All we need is an easy explanation of the problem, so here it is.
I like to find missing indexes on the go, looking at the execution plans!
It can potentially give me an indication where further to look at if I want to improve something that is currently running.
For doing this I use the following query:
SET NOCOUNT ON SET TRANSACTION ISOLATION LEVEL READ UNCOMMITTED SELECT er.session_id, er.blocking_session_id, er.start_time, er.status, dbName = DB_NAME(er.database_id), er.wait_type, er.wait_time, er.last_wait_type, er.granted_query_memory, er.reads, er.logical_reads, er.writes, er.row_count, er.total_elapsed_time, er.cpu_time, er.open_transaction_count, er.open_transaction_count, s.text, qp.query_plan, logDate = CONVERT(DATETIME,GETDATE()), logTime = CONVERT(DATETIME,GETDATE()) FROM sys.dm_exec_requests er CROSS APPLY sys.dm_exec_sql_text(er.sql_handle) s CROSS APPLY sys.dm_exec_query_plan(er.plan_handle) qp WHERE CONVERT(VARCHAR(MAX), qp.query_plan) LIKE '%<missing%'
It generally works fine; however, I have recently encountered a problem with collation and XML:
Error message says:
Msg 6355, Level 16, State 1, Line 40 Conversion of one or more characters from XML to target collation impossible
I have already found out what is causing it:
-- get only the applications from Italy: exec usp_sel_outstandingItems @startdate='2021-04-07 00:00:00', @endDate='2021-08-15 00:00:00', @statusDateStart=NULL, @statusDateEnd=NULL, @office=N'UK', @country=N'IT ', @userState=N'ParticipantPlaced', @outstandingBalance=0
My question is:
What inside my query gets upset about the collation?
What can I do to possibly get over this error?
select @@version Microsoft SQL Server 2016 (SP2-CU15-GDR) (KB4583461) - 13.0.5865.1 (X64) Oct 31 2020 02:43:57 Copyright (c) Microsoft Corporation Enterprise Edition: Core-based Licensing (64-bit) on Windows Server 2012 R2 Datacenter 6.3 <X64> (Build 9600: ) (Hypervisor)
How to solve :
I know you bored from this bug, So we are here to help you! Take a deep breath and look at the explanation of your problem. We have many solutions to this problem, But we recommend you to use the first method because it is tested & true method that will 100% work for you.

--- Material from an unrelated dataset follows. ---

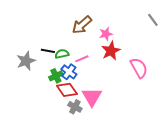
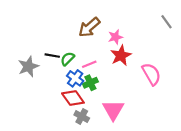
green semicircle: (62, 54) -> (68, 59), turned -32
green cross: (56, 76) -> (90, 83), moved
pink triangle: (92, 97) -> (113, 110), moved

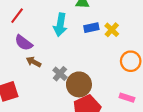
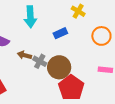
blue rectangle: (91, 28) -> (60, 33), moved
brown arrow: (34, 62) -> (24, 55), moved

The problem is that you are converting
XML data, which is stored as Unicode (UTF-16 specifically), into 8-bit data. 8-bit data requires a code page to know which set of up to 256 characters to use (or up to approximately 24k characters if using a Double-Byte Character Set, but the vast majority of the time it’s 256 characters max). The issue here is that there is a character (or possibly several) in the XML data that either a) does not exist in the code page specified by the default collation of the current database, or b) does not exist in any code page.

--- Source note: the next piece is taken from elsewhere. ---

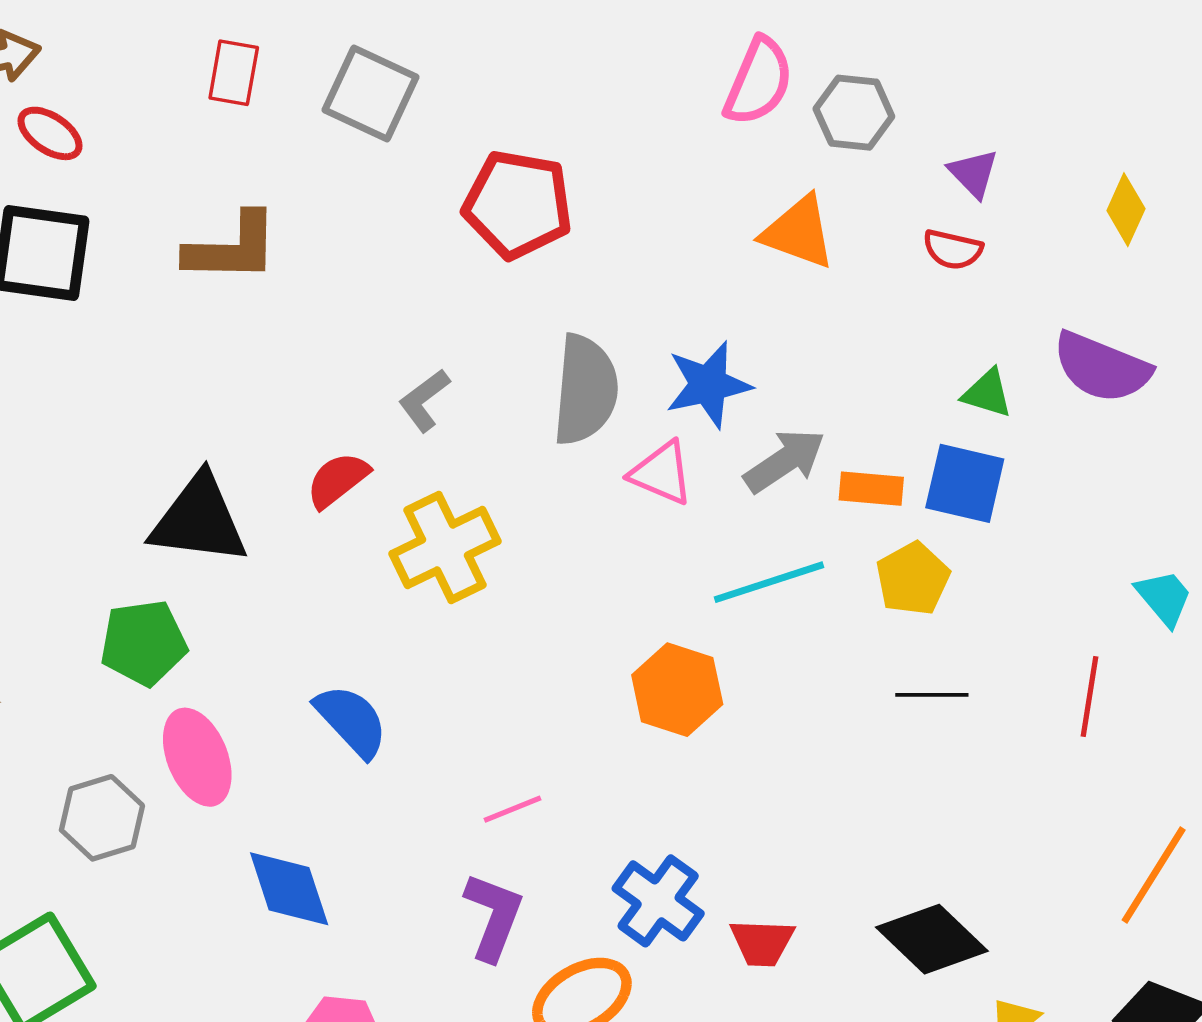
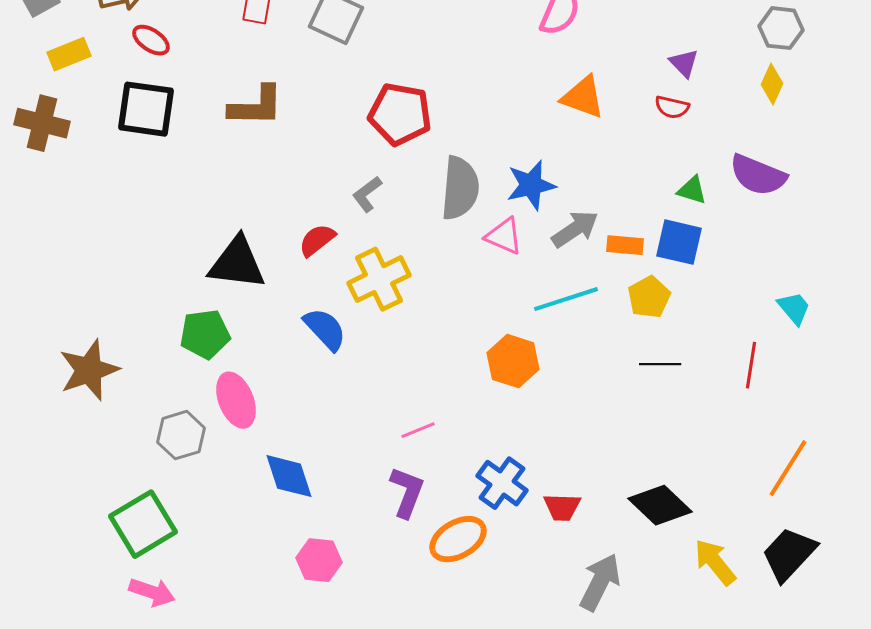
gray hexagon: (854, 113) -> (781, 28), moved
red pentagon: (518, 204) -> (400, 114), moved
blue semicircle: (351, 721) -> (325, 329), moved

For example, the following queries show a character that does not exist in most code pages (or maybe none) and so gets the same error when converting to
VARCHAR, but converting to
SELECT NCHAR(0x1234); -- ሴ DECLARE @Test XML; SET @Test = CONVERT(XML, N'<a>' + NCHAR(0x1234) + N'</a>') SELECT @Test; -- <a>ሴ</a> SELECT CONVERT(NVARCHAR(MAX), @Test); -- <a>ሴ</a> SELECT CONVERT(VARCHAR(MAX), @Test); /* Msg 6355, Level 16, State 1, Line XXXXX Conversion of one or more characters from XML to target collation impossible */
Please convert to
NVARCHAR(MAX) instead of
WHERE predicate should be:
CONVERT(NVARCHAR(MAX), qp.query_plan) LIKE N'%<missing%'
(please note the addition of the "N" prefixing the string literal — not exactly necessary, but a good habit to get into).
XML data to
VARCHAR is only truly safe if the query is executing in a database that has a UTF-8 collation as its default collation, and that is only available starting in SQL Server 2019.
Finally, to answer your question of "would forcing a collation via
COLLATE help?": No, not when converting from
XML. You can’t add the
COLLATE clause to the
XML data as collation does not apply to
XML (you would get "Expression type xml is invalid for COLLATE clause."). And, placing the
COLLATE outside of the
CONVERT() doesn’t help as that is applied after the conversion, which here fails. You also cannot place the
COLLATE just after the
VARCHAR(MAX) as that is a datatype and not data (you would get "Incorrect syntax near the keyword ‘COLLATE’.").
For more info on working with collations / encodings / Unicode, please visit my site: Collations Info
Note: Use and implement method 1 because this method fully tested our system.